BREAKING NEWS

Blast in Somali capital kills five, injures six

MOGADISHU - A blast in the Somali capital killed five civilians and injured six more on Wednesday, a city spokesman said, underscoring the ability of Islamist insurgents to carry out bombings despite territorial losses.
"We have confirmed five civilians, including a mother and her son, died," said Abdifatah Omar Halane, spokesman for the Mogadishu mayor.
A Reuters reporter at the scene saw burnt bodies and a wrecked car near a damaged police checkpoint.
Bombings are a near-daily occurrence in the Somali capital. Most are claimed by the al Qaeda-linked al Shabaab militia, which is fighting to overthrow the weak UN-backed government and drive out the African Union peacekeeping force supporting it.
Since withdrawing from the capital, Mogadishu, in 2011, al Shabaab has lost control of most of Somalia's cities and towns. But it still retains a strong presence in swathes of the south and center.
Also on Wednesday, eight Kenyan security officers were killed on the Kenyan side of the Somali border in two separate roadside bombings. Al Shabaab claimed responsibility for the first attack but could not be reached for comment on the second.
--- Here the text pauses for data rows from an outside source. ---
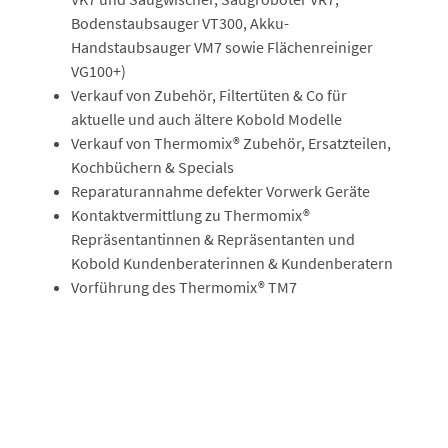
Bodenstaubsauger VT300, Akku-
Handstaubsauger VM7 sowie Flächenreiniger
VG100+)
Verkauf von Zubehör, Filtertüten & Co für
aktuelle und auch ältere Kobold Modelle
Verkauf von Thermomix® Zubehör, Ersatzteilen,
Kochbüchern & Specials
Reparaturannahme defekter Vorwerk Geräte
Kontaktvermittlung zu Thermomix®
Repräsentantinnen & Repräsentanten und
Kobold Kundenberaterinnen & Kundenberatern
Vorführung des Thermomix® TM7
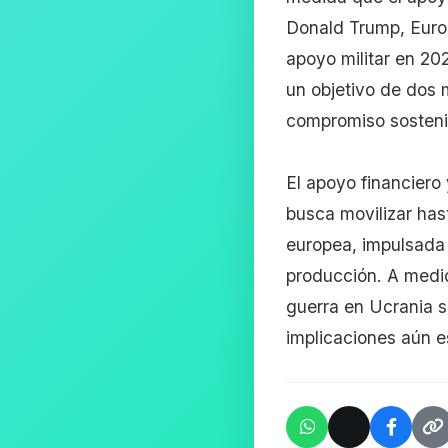
Donald Trump, Euro
apoyo militar en 20
un objetivo de dos 
compromiso sosteni
El apoyo financiero
busca movilizar has
europea, impulsada 
producción. A medid
guerra en Ucrania s
implicaciones aún e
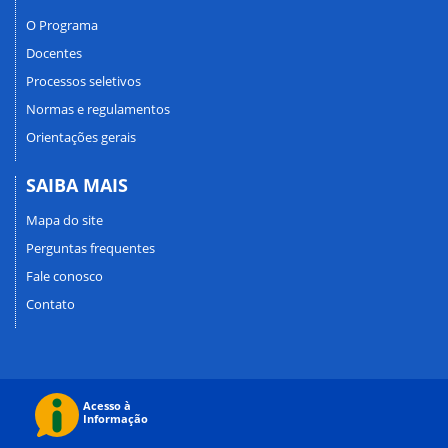
O Programa
Docentes
Processos seletivos
Normas e regulamentos
Orientações gerais
SAIBA MAIS
Mapa do site
Perguntas frequentes
Fale conosco
Contato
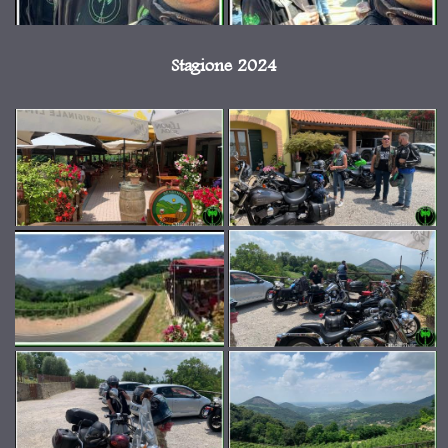
Stagione 2024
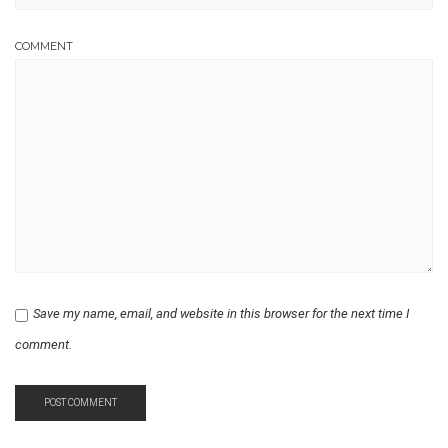
COMMENT
Save my name, email, and website in this browser for the next time I
comment.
Adding to the violence, a small jihadist group in the north of Somalia has split from the main insurgency and declared allegiance to Islamic State. That group claimed responsibility for a bombing in the northern city of Bosasso that killed five people on Tuesday.
Somalia has been mired in civil war since 1991. It also suffering from a regional drought that threatens to tip its population of 12 million into famine.